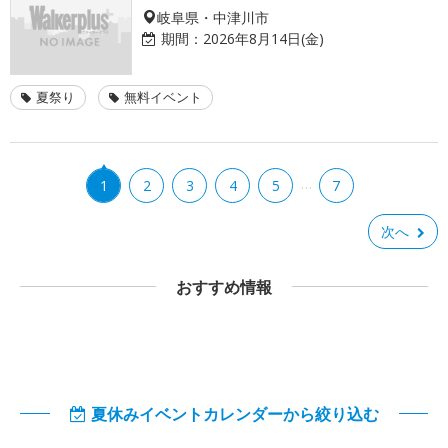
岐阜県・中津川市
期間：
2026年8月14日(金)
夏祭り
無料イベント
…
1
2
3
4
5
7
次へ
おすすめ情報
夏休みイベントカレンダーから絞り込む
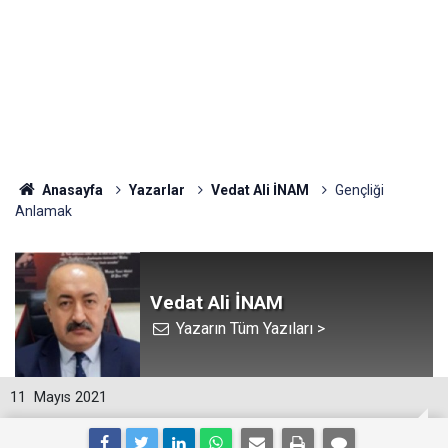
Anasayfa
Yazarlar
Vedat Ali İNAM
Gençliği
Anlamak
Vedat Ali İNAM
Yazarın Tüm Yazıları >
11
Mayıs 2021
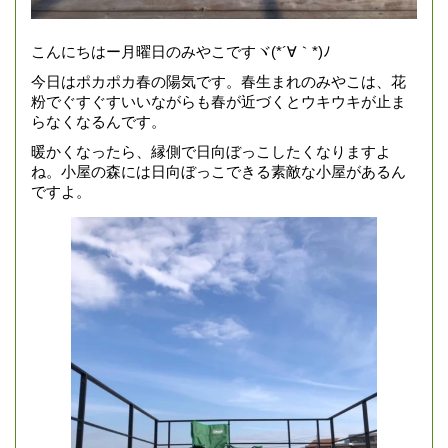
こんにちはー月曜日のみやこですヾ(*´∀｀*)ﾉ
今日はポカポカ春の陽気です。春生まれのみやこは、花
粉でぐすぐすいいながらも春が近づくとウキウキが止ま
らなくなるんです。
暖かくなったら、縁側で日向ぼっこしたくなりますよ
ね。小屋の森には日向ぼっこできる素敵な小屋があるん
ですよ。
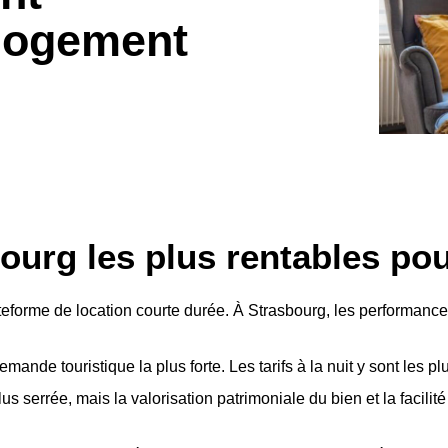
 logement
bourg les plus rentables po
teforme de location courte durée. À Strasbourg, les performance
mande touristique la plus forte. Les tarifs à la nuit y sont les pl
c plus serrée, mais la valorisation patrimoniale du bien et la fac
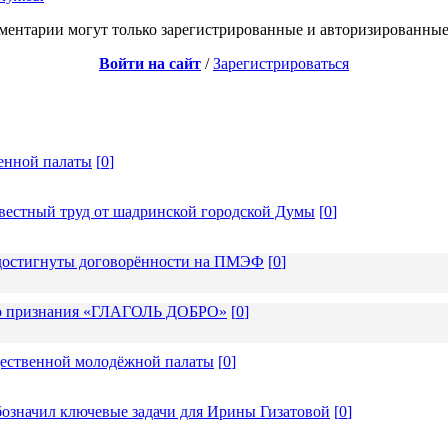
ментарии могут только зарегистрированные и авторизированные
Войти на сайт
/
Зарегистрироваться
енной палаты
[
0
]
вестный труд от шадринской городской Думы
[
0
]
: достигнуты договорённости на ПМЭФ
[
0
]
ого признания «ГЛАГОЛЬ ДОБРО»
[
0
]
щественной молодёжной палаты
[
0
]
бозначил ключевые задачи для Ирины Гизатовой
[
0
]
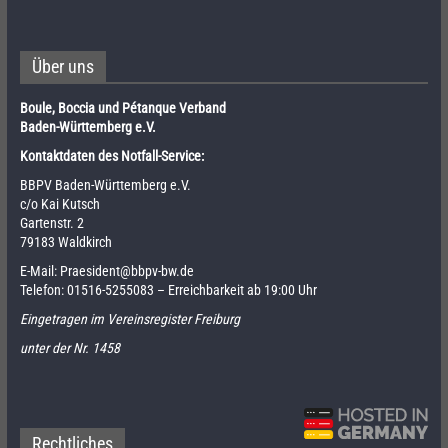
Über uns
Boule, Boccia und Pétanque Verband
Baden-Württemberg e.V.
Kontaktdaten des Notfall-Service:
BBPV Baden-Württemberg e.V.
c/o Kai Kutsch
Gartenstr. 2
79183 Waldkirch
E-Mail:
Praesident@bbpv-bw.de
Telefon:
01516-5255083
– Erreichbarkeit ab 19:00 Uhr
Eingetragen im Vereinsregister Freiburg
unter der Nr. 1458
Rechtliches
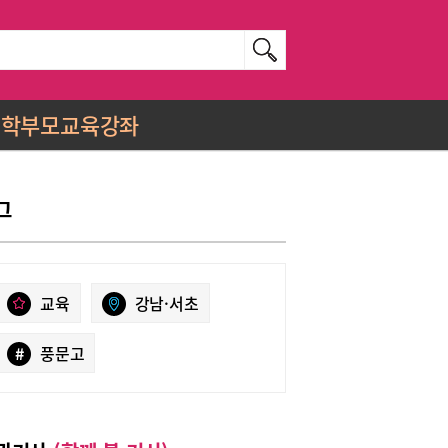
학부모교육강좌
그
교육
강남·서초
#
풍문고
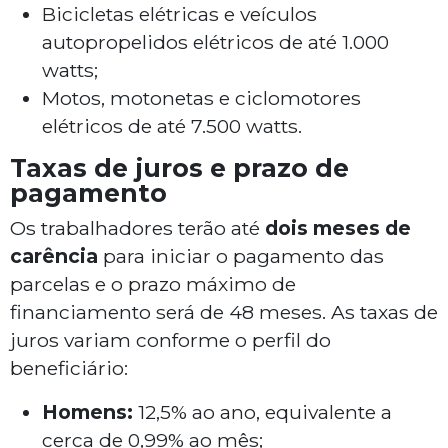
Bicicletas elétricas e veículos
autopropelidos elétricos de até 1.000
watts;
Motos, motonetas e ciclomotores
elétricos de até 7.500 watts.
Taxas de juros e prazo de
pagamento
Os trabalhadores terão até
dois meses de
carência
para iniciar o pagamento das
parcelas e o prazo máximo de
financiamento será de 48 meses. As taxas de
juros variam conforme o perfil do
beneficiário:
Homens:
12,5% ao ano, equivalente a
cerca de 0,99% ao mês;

____________________

From the entries, report each line that includes the word "prazo".

Taxas de juros e prazo de
parcelas e o prazo máximo de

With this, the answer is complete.